Corporate facilities in the United Arab Emirates require a guarantee contract or a personal guarantee to be executed by the principal partner of the debtor company, obliging the guarantor to repay the full or part of the facility granted in case the company that has been granted the banking facilities fails to pay.
In the event that the company defaults in payment banks resort to expedited judiciary procedures and request a travel ban against the personal guarantor, especially if the personal guarantor is not a citizen of the UAE and hence there is a fear of exiting the country. This usually occurs before any other action is taken; such as lodging a claim against the outstanding amount. Without a doubt, imposition of a travel ban is a useful method of pressuring the guarantor into settling the debt.
However, the provisions of the Dubai Court of Cassation have established that to issue a travel ban it is not sufficient to establish that a debt exists and that the guarantor is a foreign national.

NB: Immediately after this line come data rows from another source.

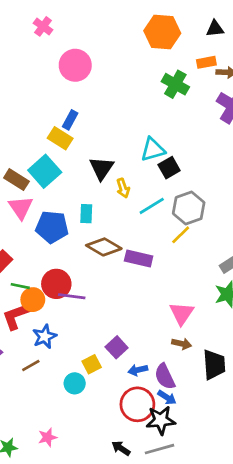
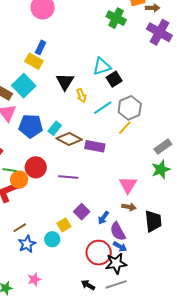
cyan rectangle: (86, 214) -> (55, 128), moved, turned 40
purple line: (72, 296) -> (68, 177), moved
blue star: (45, 336) -> (27, 244), moved
blue arrow: (138, 370) -> (103, 218), moved, turned -40

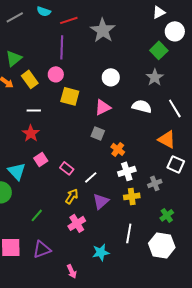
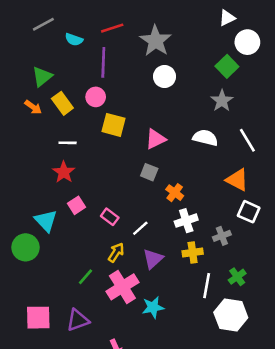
cyan semicircle: (44, 11) -> (74, 40), moved
white circle: (111, 77) -> (164, 77), moved
green line: (37, 215) -> (85, 277), moved
pink cross: (77, 223) -> (122, 287), size x1.4
white line: (129, 233) -> (207, 286), moved
cyan star: (101, 252) -> (153, 307), moved

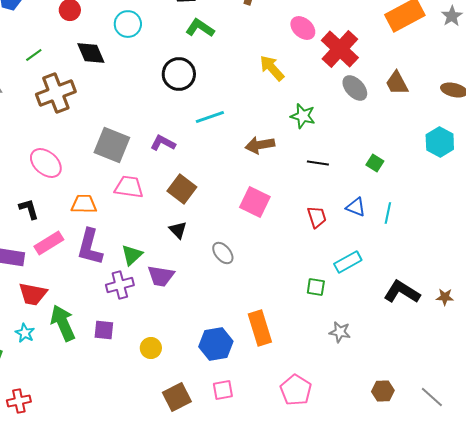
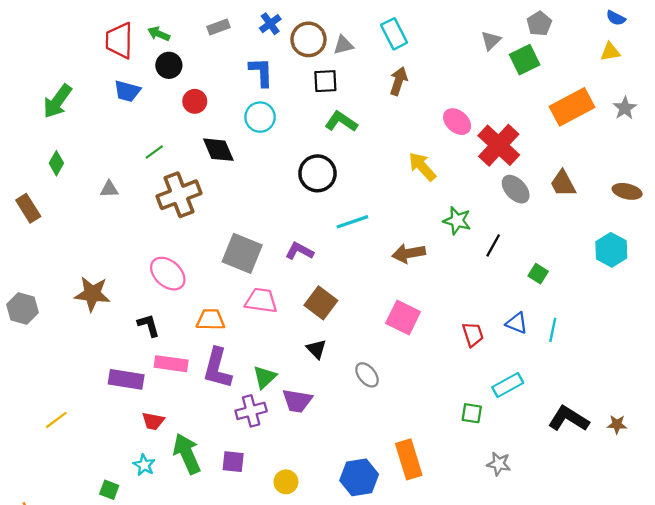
black line: (318, 163) -> (493, 245), moved, turned -70
pink rectangle: (49, 243) -> (171, 364), turned 40
red trapezoid: (33, 294) -> (153, 421), size x0.7

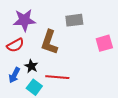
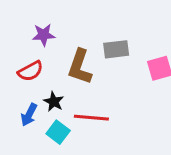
purple star: (24, 20) -> (44, 35), size x0.7
gray rectangle: (74, 20) -> (116, 49), moved

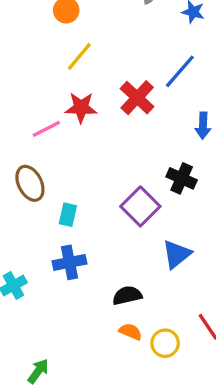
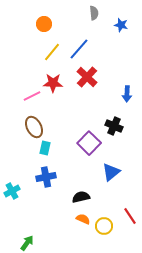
blue line: (180, 71) -> (79, 49), moved
brown ellipse: (30, 183) -> (34, 127), moved

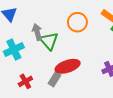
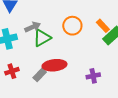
gray arrow: (37, 32) -> (33, 27), turned 70
green triangle: (49, 41) -> (42, 38), turned 30

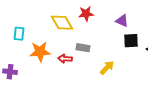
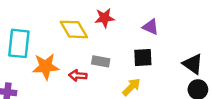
cyan rectangle: (19, 34) -> (19, 43), size x1.6
black square: (131, 41) -> (143, 58), moved

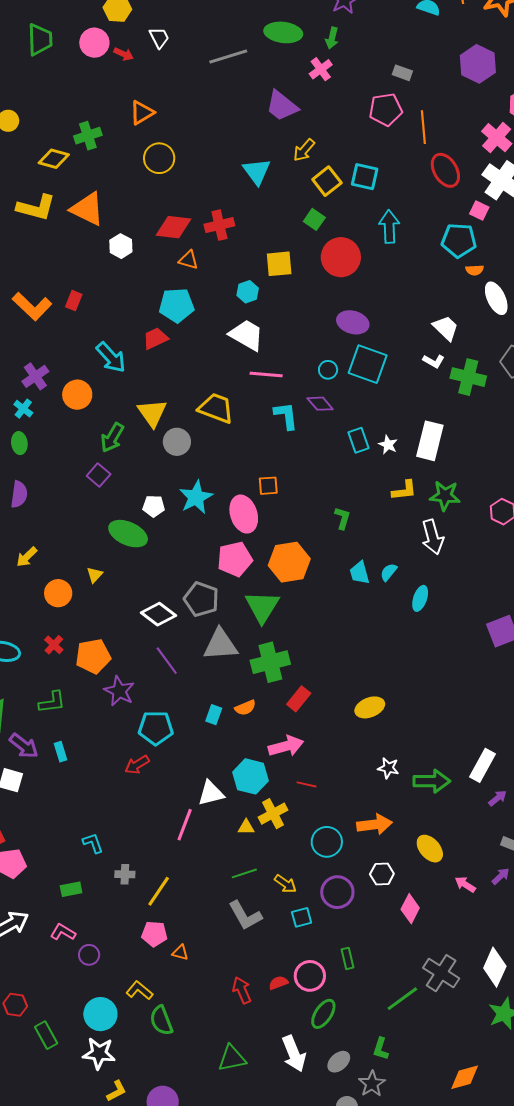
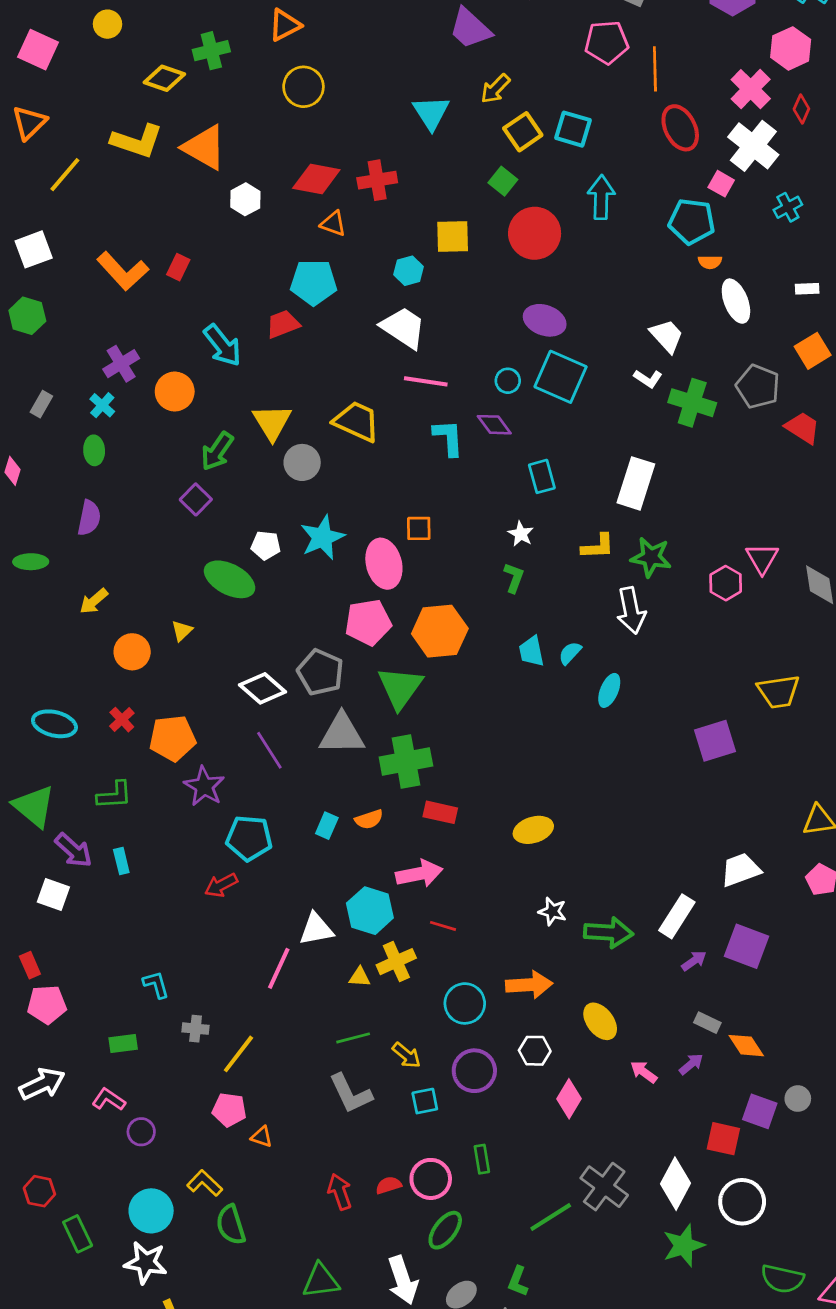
white star: (388, 445) -> (521, 534), moved
red rectangle: (299, 699) -> (440, 812), turned 60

The creditor must prove that there are serious reasons for the debtor to flee as stipulated in Article 329 of the Civil Procedures Law, which requires that the petition submitted to the Courts state reasons justifying that there is risk of the guarantor fleeing, such as selling all or part of his property, liquidating or closing the company that received the facility, or other evidence to the effect that the guarantor is ending his stay in the UAE in preparation to flee/leave the country.